Messa in archivio già da qualche settimana la salvezza, il tema ricorrente in casa gialloblù è il rinnovo di Ivan Juric. Il suo attuale contratto prevede il rinnovo automatico in caso di salvezza ma, si sa, gli accordi sono fatti anche per essere disdetti. Tuttavia, nonostante tutte le voci, il rinnovo del suo rapporto con la società gialloblù - si parla di un biennale con opzione per un terzo anno - sembrava fino a qualche giorno fa cosa fatta. 

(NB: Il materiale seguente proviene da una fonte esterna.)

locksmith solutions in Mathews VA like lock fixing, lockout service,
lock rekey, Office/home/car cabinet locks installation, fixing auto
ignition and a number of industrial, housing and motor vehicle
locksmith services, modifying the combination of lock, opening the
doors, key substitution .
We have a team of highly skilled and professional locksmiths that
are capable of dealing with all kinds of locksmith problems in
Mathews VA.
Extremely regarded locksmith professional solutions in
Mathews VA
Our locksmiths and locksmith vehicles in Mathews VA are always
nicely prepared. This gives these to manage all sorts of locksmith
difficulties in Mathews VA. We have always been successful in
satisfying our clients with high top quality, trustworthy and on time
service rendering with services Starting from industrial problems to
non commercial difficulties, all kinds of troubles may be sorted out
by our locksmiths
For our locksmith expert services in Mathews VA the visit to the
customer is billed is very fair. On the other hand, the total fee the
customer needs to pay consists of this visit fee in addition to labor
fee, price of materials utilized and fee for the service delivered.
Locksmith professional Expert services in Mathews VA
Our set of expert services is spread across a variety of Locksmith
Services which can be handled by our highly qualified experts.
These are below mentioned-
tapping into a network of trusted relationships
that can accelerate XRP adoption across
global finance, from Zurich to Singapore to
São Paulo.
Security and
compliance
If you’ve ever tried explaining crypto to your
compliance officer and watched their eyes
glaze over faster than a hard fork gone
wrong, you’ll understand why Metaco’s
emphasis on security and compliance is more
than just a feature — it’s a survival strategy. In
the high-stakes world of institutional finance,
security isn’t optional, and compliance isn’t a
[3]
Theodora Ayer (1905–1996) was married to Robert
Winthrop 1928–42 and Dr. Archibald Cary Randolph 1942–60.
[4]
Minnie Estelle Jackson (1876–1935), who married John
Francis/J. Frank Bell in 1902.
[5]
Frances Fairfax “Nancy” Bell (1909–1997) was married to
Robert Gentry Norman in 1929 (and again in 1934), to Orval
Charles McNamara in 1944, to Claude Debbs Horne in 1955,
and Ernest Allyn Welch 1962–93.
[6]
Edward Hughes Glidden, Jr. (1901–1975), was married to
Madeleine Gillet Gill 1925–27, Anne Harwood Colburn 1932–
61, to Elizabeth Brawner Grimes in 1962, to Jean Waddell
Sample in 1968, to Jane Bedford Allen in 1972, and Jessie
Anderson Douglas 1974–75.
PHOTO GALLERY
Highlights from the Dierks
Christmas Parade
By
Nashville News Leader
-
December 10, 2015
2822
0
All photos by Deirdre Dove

A scombinare le carte ci ha, però, pensato la Fiorentina che ha rilanciato prepotentemente in termini di offerta economica e di giocatori - almeno così sembra - da mettere a disposizione del tecnico. Sul piano economico, il Verona è sicuramente disposto a fare uno sforzo importante anche se, come detto dallo stesso presidente gialloblù Maurizio Setti, il club scaligero è sempre una neopromossa che deve fare attentamente i propri conti. In buona sostanza, comunque, la proposta è stata fatta, ora si attende solo la risposta di Juric che, stando alle ultime, dovrebbe essere in dirittura d’arrivo. 

La sensazione, tuttavia, è che non si tratti meramente di una questione economica - senza dubbio importante - ma soprattutto di un tema legato a progetti di crescita futura. Juric, infatti, non considera solo la parte riguardante l’ingaggio ma chiede anche un programma che possa offrire la possibilità di iniziare a porre le basi per un nuovo ciclo. Il tema si sposta, quindi, sul possibile punto d’incontro tra ciò che ha in testa il tecnico e quelle che sono le intenzioni della società. Il popolo gialloblù - non tutto, è giusto dirlo - che al suo arrivo aveva accolto Juric con ingiustificato scetticismo, è ora in ansia per il suo rinnovo proprio nel momento in cui dopo tanti anni ha trovato finalmente un nuovo condottiero nel quale riconoscersi. Se l’incantesimo dovesse rompersi sarebbe veramente un peccato.